5  Reading and writing data files

Published

July 26, 2024

5.1 Introduction

In this chapter, we will discuss how to read and write data files in R. Data files are essential for storing and sharing data across different platforms and applications. R provides a variety of functions and packages to read and write data files in different formats, such as text files, CSV files, Excel files. By mastering these functions, you can efficiently import and export data in R, enabling you to perform data analysis and visualization tasks effectively.

5.2 CSV files

Comma-Separated Values (CSV) files are a common file format for storing tabular data. They consist of rows and columns, with each row representing a record and each column representing a variable or attribute. CSV files are widely used for data storage and exchange due to their simplicity and compatibility with various software applications. In R, you can read and write CSV files using the read.csv() and write.csv() functions, respectively. A commonly used alternative is to use the readr package, which provides faster and more user-friendly functions for reading and writing CSV files.

5.2.1 Writing a CSV file

Since we are going to use the readr package, we need to install it first. You can install the readr package using the following command:

Once the package is installed, you can load it into your R session using the library() function:

Since we don’t have a CSV file sitting around, let’s create a simple data frame to write to a CSV file. Here’s an example data frame:

df <- data.frame(
  id = c(1, 2, 3, 4, 5),
  name = c("Alice", "Bob", "Charlie", "David", "Eve"),
  age = c(25, 30, 35, 40, 45)
)

Now, you can write this data frame to a CSV file using the write_csv() function from the readr package. Here’s how you can do it:

write_csv(df, "data.csv")

You can check the current working directory to see if the CSV file was created successfully. If you want to specify a different directory or file path, you can provide the full path in the write_csv() function.

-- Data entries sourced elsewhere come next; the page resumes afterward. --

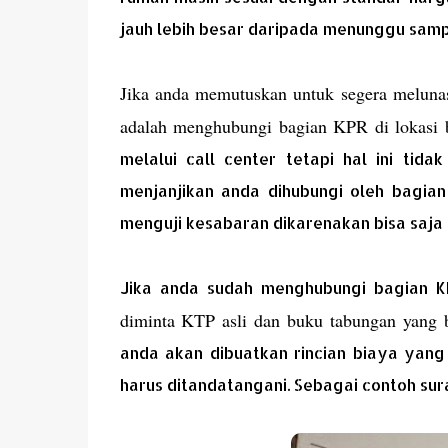
jauh lebih besar daripada menunggu samp
Jika anda memutuskan untuk segera meluna
adalah menghubungi bagian KPR di lokasi
melalui call center tetapi hal ini tid
menjanjikan anda dihubungi oleh bagia
menguji kesabaran dikarenakan bisa saja d
Jika anda sudah menghubungi bagian 
diminta KTP asli dan buku tabungan yang b
anda akan dibuatkan rincian biaya yang
harus ditandatangani. Sebagai contoh sur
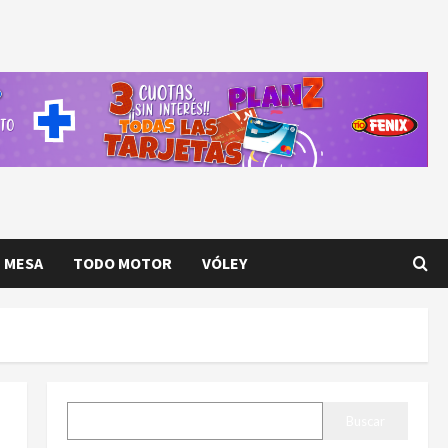
E MESA
TODO MOTOR
VÓLEY
BUSCAR
Buscar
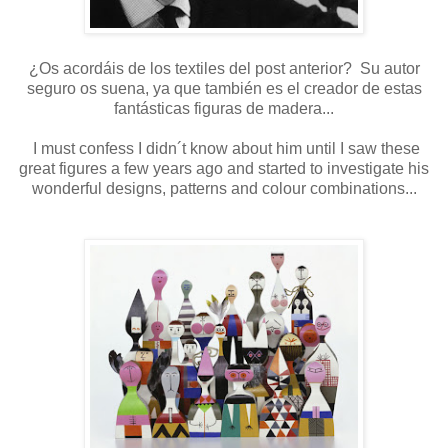
¿Os acordáis de los textiles del post anterior? Su autor
seguro os suena, ya que también es el creador de estas
fantásticas figuras de madera...
I must confess I didn´t know about him until I saw these
great figures a few years ago and started to investigate his
wonderful designs, patterns and colour combinations...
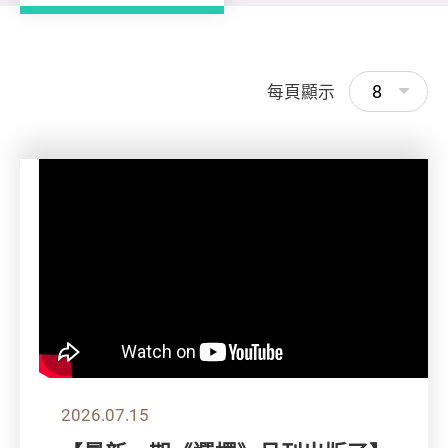
8
每頁顯示
2026.07.15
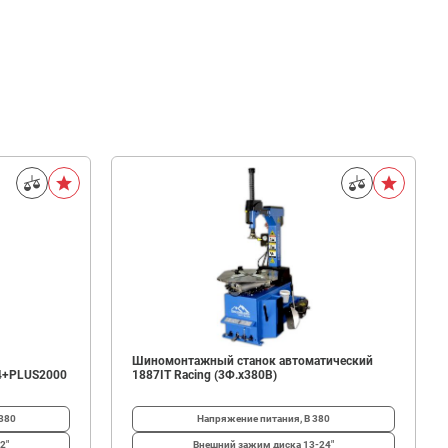
Шиномонтажный станок автоматический
4+PLUS2000
1887IT Racing (3Ф.х380В)
380
Напряжение питания, В
380
2"
Внешний зажим диска
13-24"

# see what the current working directory is
getwd()
[1] "/Users/seandavis/Documents/git/RBiocBook"
# and check to see that the file was created
dir(pattern = "data.csv")
[1] "data.csv"

5.2.2 Reading a CSV file

Now that we have a CSV file, let’s read it back into R using the read_csv() function from the readr package. Here’s how you can do it:

df2 <- read_csv("data.csv")
Rows: 5 Columns: 3
── Column specification ────────────────────────────────────────────────────────
Delimiter: ","
chr (1): name
dbl (2): id, age

ℹ Use `spec()` to retrieve the full column specification for this data.
ℹ Specify the column types or set `show_col_types = FALSE` to quiet this message.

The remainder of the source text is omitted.